# Merging reports



## User (3 Apr 2018)




----------



## srw (4 Apr 2018)

Agreed. Rule number 1 for whistle blowing is that it must be confidential. At the moment it's not. This appears to be a feature of the software, rather than the moderation policy or process.


----------



## jefmcg (4 Apr 2018)

srw said:


> This appears to be a feature of the software, rather than the moderation policy or process


It might be a software feature/bug, but the simple workaround of NOT MERGING REPORTS would stop it occurring.


----------



## Rickshaw Phil (4 Apr 2018)

There appears to be a glitch and this is the first time that we have been made aware of it. Who else has received these notifications?


----------



## jefmcg (4 Apr 2018)

Saturday morning:


----------



## User10119 (4 Apr 2018)

Rickshaw Phil said:


> There appears to be a glitch and this is the first time that we have been made aware of it. Who else has received these notifications?


Of course, that is asking people to announce that they have at some point reported posts... 


srw said:


> Rule number 1 for whistle blowing is that it must be confidential.


But yes, I've had similar.


----------



## Rickshaw Phil (4 Apr 2018)

Right, I shall see if I can find out what is going on and fix it.


----------



## mjr (4 Apr 2018)

Rickshaw Phil said:


> There appears to be a glitch and this is the first time that we have been made aware of it. Who else has received these notifications?


I have. I used the "Contact Us" form to make mods aware of it.


----------



## mjr (4 Apr 2018)

[QUOTE 5203069, member: 45"]It has long been the case. I've had several over the years.[/QUOTE]
I think this is related to the wider problem that mods apparently don't experience the site like us mere mortals do. Do they use the "Report" link on discussions where they are participants or do they just edit shoot?


----------



## classic33 (4 Apr 2018)

mjr said:


> I have. I used the "Contact Us" form to make mods aware of it.


"Contact Us Form" is for contacting the site, not the mods.


----------



## Rickshaw Phil (4 Apr 2018)

mjr said:


> I have. I used the "Contact Us" form to make mods aware of it.


I genuinely have no record of that.



mjr said:


> I think this is related to the wider problem that mods apparently don't experience the site like us mere mortals do. Do they use the "Report" link on discussions where they are participants or do they just edit shoot?

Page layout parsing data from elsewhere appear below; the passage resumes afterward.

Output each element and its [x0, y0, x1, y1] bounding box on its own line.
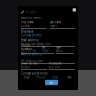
staticText: Contact preference [21, 72, 48, 75]
staticText: jordan.reyes@mail.com [21, 42, 50, 46]
staticText: Save [49, 81, 54, 84]
staticText: 204 [42, 49, 48, 53]
staticText: 48 Harbour Lane [21, 60, 44, 63]
staticText: Bristol [21, 66, 30, 69]
staticText: Mailing address [21, 52, 42, 56]
staticText: Ext. [42, 45, 46, 49]
button[interactable]: Close [73, 8, 76, 12]
staticText: Phone [36, 76, 46, 79]
staticText: Last name [50, 20, 62, 24]
staticText: Email address [21, 38, 38, 42]
staticText: Display as [21, 30, 33, 33]
staticText: Contact details [21, 33, 41, 37]
staticText: Type [56, 45, 62, 49]
staticText: Phone number [21, 44, 32, 51]
staticText: Postcode [49, 62, 62, 65]
staticText: 555 0134 [21, 49, 36, 53]
staticText: Town or city [21, 62, 37, 65]
staticText: BS1 4TR [49, 66, 60, 69]
staticText: First name [21, 20, 34, 24]
staticText: Work [56, 49, 62, 53]
staticText: Email [24, 76, 30, 79]
staticText: Reyes [50, 24, 56, 28]
staticText: Profile [26, 9, 37, 14]
staticText: SMS [67, 76, 71, 79]
staticText: Account owner [21, 16, 42, 19]
staticText: Jordan [21, 24, 30, 28]
staticText: Post [52, 76, 58, 79]
button[interactable]: Save [45, 80, 58, 85]
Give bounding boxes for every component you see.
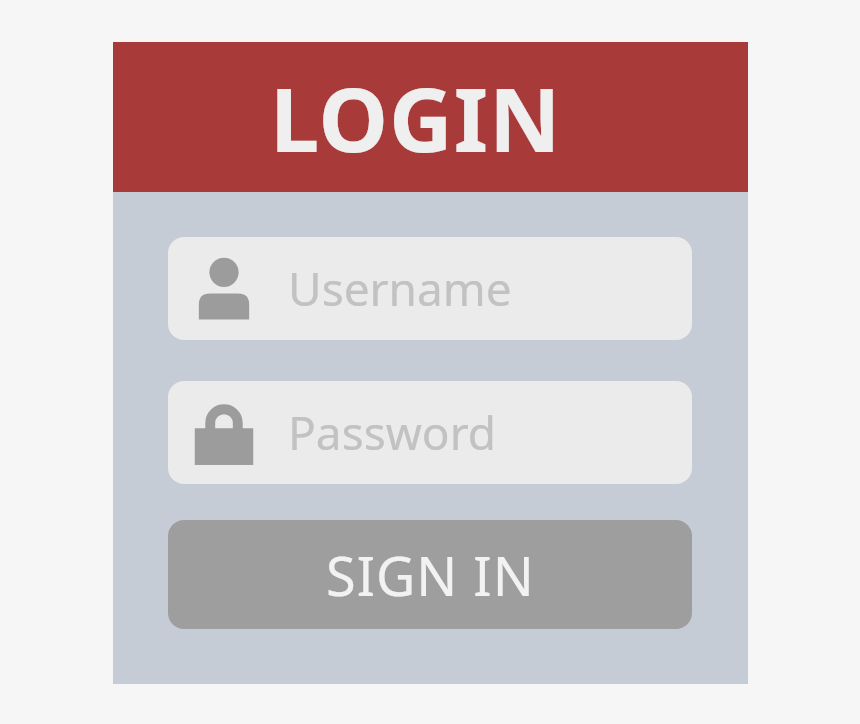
- button[interactable]: Password field: [168, 381, 692, 484]
- staticText: LOGIN: [270, 58, 562, 178]
- staticText: Username: [288, 257, 512, 320]
- button[interactable]: Username field: [168, 237, 692, 340]
- button[interactable]: SIGN IN: [168, 520, 692, 629]
- staticText: Password: [288, 401, 497, 464]
- staticText: SIGN IN: [326, 538, 535, 612]
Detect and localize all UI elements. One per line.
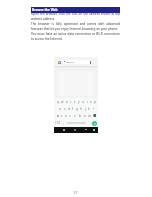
button[interactable]: . (88, 120, 92, 126)
staticText: 37 (73, 190, 78, 195)
button[interactable]: z (60, 113, 64, 118)
button[interactable]: v (72, 113, 77, 118)
button[interactable]: d (67, 106, 71, 111)
button[interactable]: i (85, 99, 89, 104)
button[interactable]: u (81, 99, 85, 104)
other: Google (58, 61, 61, 64)
button[interactable]: Shift (55, 113, 60, 118)
staticText: h (80, 107, 82, 111)
staticText: n (84, 114, 86, 118)
staticText: c (69, 114, 71, 118)
staticText: w (61, 100, 64, 104)
button[interactable]: a (57, 106, 62, 111)
button[interactable]: k (87, 106, 91, 111)
staticText: a (59, 107, 61, 111)
button[interactable]: o (89, 99, 93, 104)
staticText: i (87, 100, 88, 104)
staticText: , (63, 121, 64, 125)
button[interactable]: t (73, 99, 77, 104)
staticText: k (88, 107, 90, 111)
button[interactable]: y (77, 99, 81, 104)
staticText: f (72, 107, 74, 111)
staticText: u (82, 100, 84, 104)
button[interactable]: s (62, 106, 67, 111)
button[interactable]: ?12 (55, 120, 61, 126)
staticText: x (65, 114, 67, 118)
staticText: . (90, 121, 91, 125)
button[interactable]: b (77, 113, 82, 118)
button[interactable]: n (82, 113, 87, 118)
staticText: y (78, 100, 80, 104)
button[interactable]: j (83, 106, 87, 111)
button[interactable]: w (60, 99, 65, 104)
button[interactable]: , (61, 120, 65, 126)
button[interactable]: Send (92, 121, 97, 126)
button[interactable]: r (69, 99, 73, 104)
staticText: Browse the Web (32, 8, 58, 12)
staticText: ?12 (55, 121, 61, 125)
button[interactable]: p (93, 99, 97, 104)
staticText: o (90, 100, 92, 104)
button[interactable]: f (71, 106, 75, 111)
button[interactable]: Space (65, 120, 88, 126)
staticText: t (74, 100, 76, 104)
button[interactable]: Backspace (92, 113, 97, 118)
button[interactable]: g (75, 106, 79, 111)
button[interactable] (63, 60, 90, 64)
staticText: q (57, 100, 59, 104)
staticText: d (68, 107, 70, 111)
staticText: v (74, 114, 76, 118)
staticText: l (93, 107, 94, 111)
staticText: g (76, 107, 78, 111)
staticText: b (79, 114, 81, 118)
staticText: Open the browser, click the URL on the c… (31, 12, 120, 41)
button[interactable]: e (65, 99, 69, 104)
staticText: j (85, 107, 86, 111)
staticText: p (94, 100, 96, 104)
staticText: m (88, 114, 91, 118)
button[interactable]: x (64, 113, 68, 118)
staticText: z (61, 114, 63, 118)
button[interactable]: c (68, 113, 72, 118)
button[interactable]: Browse the Web (31, 7, 120, 13)
button[interactable]: m (87, 113, 92, 118)
button[interactable]: l (91, 106, 95, 111)
button[interactable]: q (55, 99, 60, 104)
staticText: s (64, 107, 66, 111)
button[interactable]: h (79, 106, 83, 111)
staticText: r (70, 100, 72, 104)
staticText: e (66, 100, 68, 104)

Speculating about what you think we do or don't do isn't helpful. Please don't do that.


----------



## The Crofted Crest (4 Apr 2018)

Rickshaw Phil said:


> Speculating about what you think we do or don't do isn't helpful. Please don't do that.



Could you slam the door to speculation shut by saying what you do or don't do?


----------



## Rickshaw Phil (4 Apr 2018)

The Crofted Crest said:


> Could you slam the door to speculation shut by saying what you do or don't do?


You wouldn't want that - it would be very long and boring.


----------



## mjr (4 Apr 2018)

classic33 said:


> "Contact Us Form" is for contacting the site, not the mods.


That's not what the link title "Contact the moderators and administrators" on https://www.cyclechat.net/threads/forum-rules.213557/ says it is for, or in the text of the apology messages for mods deleting posts.


----------



## classic33 (4 Apr 2018)

mjr said:


> That's not what the link title "Contact the moderators and administrators" on https://www.cyclechat.net/threads/forum-rules.213557/ says it is for, or in the text of the apology messages for mods deleting posts.


The newer post wrong then.
https://www.cyclechat.net/threads/staff-contact.213850/#post-4674151


----------



## Rickshaw Phil (4 Apr 2018)

Right, we know what the problem is and it's something we'll need to ask Shaun about when he's back (hopefully it'll just be a straightforward setting change in the software).

In the meantime we are working around it.


----------